Ela realmente estava caminhando? Ou ela estava correndo? As paredes e as pinturas penduradas nelas pareciam familiares para ela, mas mesmo assim, ela não conseguia apontar exatamente onde estava.

Ela sabia que essas pinturas eram familiares, mas por algum motivo, havia apenas uma pintura que ela realmente conseguia ver entre todas. Entre centenas de pinturas, apenas uma estava cristalina.

“Eliana,” Ela ouviu uma voz masculina trêmula e o pé dela perdeu o equilíbrio, fazendo com que ela caísse no chão.

Algo a estava seguindo.

Ela estava correndo de alguma coisa. Ou ela estava correndo em direção a algo?

Tudo estava confuso. Era como um labirinto, um labirinto de suas próprias emoções.

Ela engoliu em seco, olhando para as estranhas sombras escuras se formando no teto. Elas se pareciam com aquelas criaturas noturnas que nunca saíam de suas sombras e só assombravam os outros com sua presença, estendendo suas mãos em direção à ela como se quisessem sugá-la para algum tipo de inferno.

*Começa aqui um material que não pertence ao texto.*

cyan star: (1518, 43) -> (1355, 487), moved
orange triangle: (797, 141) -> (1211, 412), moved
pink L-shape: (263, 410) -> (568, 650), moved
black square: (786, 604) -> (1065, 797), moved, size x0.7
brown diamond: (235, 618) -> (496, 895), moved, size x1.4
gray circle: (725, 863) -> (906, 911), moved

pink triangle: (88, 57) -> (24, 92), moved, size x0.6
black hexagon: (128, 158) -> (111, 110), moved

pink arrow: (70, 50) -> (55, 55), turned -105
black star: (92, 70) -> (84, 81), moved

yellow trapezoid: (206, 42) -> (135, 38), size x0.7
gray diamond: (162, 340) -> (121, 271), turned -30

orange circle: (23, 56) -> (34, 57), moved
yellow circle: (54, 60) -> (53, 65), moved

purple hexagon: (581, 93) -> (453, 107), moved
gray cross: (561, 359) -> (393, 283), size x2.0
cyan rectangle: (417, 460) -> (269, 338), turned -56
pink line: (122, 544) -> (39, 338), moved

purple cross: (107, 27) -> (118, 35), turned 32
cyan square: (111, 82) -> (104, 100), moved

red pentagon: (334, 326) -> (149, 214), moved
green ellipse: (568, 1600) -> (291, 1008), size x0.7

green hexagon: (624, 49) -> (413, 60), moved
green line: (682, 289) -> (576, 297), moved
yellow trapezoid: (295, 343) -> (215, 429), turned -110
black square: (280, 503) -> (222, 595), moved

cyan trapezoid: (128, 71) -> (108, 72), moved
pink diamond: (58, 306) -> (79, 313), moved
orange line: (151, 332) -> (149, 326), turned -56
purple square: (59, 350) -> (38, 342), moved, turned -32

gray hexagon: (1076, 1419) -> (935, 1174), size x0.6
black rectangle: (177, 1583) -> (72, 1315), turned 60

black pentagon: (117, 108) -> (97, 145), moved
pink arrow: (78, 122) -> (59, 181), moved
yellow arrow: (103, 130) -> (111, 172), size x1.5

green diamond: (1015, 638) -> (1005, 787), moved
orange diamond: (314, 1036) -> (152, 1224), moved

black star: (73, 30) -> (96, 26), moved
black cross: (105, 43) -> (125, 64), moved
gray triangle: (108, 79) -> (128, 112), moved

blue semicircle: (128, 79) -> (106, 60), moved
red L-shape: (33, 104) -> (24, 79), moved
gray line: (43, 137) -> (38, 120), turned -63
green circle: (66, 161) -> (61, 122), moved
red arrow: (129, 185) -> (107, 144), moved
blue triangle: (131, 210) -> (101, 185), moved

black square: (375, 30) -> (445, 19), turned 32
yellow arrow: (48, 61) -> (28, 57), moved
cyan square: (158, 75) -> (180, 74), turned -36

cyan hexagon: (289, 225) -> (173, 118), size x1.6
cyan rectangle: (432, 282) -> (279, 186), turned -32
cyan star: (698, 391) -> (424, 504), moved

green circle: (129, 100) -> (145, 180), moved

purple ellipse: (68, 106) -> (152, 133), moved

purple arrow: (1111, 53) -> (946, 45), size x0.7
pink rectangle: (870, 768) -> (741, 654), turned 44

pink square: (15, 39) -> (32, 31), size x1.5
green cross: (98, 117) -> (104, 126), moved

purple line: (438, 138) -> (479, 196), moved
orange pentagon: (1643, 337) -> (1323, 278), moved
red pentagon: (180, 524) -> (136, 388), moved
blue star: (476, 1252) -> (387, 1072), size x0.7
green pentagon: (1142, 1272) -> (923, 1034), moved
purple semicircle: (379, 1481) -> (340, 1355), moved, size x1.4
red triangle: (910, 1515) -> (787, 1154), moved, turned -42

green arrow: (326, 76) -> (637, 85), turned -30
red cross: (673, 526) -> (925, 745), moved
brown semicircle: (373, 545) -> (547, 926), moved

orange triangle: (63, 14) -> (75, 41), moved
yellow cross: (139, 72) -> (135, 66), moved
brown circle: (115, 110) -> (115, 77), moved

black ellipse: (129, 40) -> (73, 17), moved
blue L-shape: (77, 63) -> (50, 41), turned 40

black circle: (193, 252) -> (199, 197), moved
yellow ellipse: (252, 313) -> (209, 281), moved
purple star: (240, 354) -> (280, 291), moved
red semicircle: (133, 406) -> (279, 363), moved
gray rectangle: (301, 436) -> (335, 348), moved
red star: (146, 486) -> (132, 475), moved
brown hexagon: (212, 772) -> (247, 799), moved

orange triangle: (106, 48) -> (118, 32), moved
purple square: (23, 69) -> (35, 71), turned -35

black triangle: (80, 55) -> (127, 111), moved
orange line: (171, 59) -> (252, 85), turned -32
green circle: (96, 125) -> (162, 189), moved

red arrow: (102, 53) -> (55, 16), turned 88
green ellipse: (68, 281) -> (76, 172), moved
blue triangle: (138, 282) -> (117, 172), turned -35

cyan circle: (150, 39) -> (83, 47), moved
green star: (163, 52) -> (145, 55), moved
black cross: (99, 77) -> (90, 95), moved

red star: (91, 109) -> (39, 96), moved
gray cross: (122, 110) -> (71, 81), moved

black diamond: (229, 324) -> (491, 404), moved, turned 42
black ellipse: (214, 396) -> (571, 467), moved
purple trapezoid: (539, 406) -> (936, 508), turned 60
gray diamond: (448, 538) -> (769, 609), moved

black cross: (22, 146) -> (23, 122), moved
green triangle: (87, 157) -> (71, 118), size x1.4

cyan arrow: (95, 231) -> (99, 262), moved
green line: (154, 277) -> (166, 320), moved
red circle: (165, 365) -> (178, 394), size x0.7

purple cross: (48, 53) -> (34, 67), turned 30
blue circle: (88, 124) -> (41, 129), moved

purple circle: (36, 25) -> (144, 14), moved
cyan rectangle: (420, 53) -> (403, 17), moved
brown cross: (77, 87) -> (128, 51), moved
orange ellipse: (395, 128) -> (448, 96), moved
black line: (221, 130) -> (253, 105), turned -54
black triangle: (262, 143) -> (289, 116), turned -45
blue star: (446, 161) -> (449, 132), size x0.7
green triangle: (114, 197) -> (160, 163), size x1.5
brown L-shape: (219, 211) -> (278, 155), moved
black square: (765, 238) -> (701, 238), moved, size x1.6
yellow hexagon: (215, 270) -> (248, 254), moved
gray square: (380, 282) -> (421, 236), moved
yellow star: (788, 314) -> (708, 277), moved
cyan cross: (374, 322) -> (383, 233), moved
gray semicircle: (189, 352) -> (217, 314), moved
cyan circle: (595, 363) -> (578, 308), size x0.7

Algo estava rastejando em direção a ela, ou será que ela estava perdendo algo da mão? Era uma sensação estranha subindo pela pele dela, mas, ao mesmo tempo, arrepios desciam pela espinha dela.

Ou será que tudo era uma ilusão dela?

“Eliana,” Ela ouviu novamente, e ela olhou freneticamente em volta, levantando-se do lugar, quase perdendo o equilíbrio outra vez e machucando os joelhos no processo.

Não. Ela não deveria parar.

Havia uma voz gritando dentro da cabeça dela, dizendo que se ela parasse, ela poderia muito bem já estar tão boa quanto morta.

Os mortos a estavam seguindo, o pavor a invadia. Era como… l’appel du vide (o chamado do vazio).

Eliana tentou pedir ajuda. Mas não importava o quanto ela tentasse, era quase como se a mente dela estivesse em branco, e nenhum nome ou rosto aparecia em sua mente. Quem ela deveria chamar por ajuda?

‘Existe alguém que você realmente pode pedir? Você é uma vagabunda abandonada e não amada,’
Eliana ouviu outra voz na cabeça dela que quase soava familiar para os poderes dela, fazendo com que ela caísse no chão.

Ela rastejou para trás, longe de seja lá o que fosse que a estava perseguindo.

“Salve-me, filha,” Eliana ouviu a voz dolorosa de um homem novamente antes de alguém segurar o pé dela e puxá-la de volta para a escuridão do abismo sem fim.

“Aaaaaaaaa! Aaaaaaa!” Eliana gritou, abrindo os olhos com um solavanco conforme ela se sentou ereta, ofegante.

“Você está bem, Princesa? Foi só um pesadelo. Está tudo bem. Você está segura aqui,” Senhorita Zoya, que estava tentando chamá-la e acordá-la para que comesse alguma coisa, quase caiu de costas no próprio traseiro com o súbito grito assustado da humana à sua frente.

“Aqui, beba esta água,” Senhorita Zoya ajudou Eliana com o copo, e a garota que ofegava profusamente, estendeu suas mãos trêmulas para pegá-lo.

Entretanto, assim que ela segurou o copo, seus dedos trêmulos perderam a aderência, e o copo caiu sobre o cobertor dela.

“Tudo bem, vou te ajudar com isso,” Senhorita Zoya segurou a mão de Eliana em uma aderência firme, fazendo-a dar um grito de dor que atravessava seu corpo.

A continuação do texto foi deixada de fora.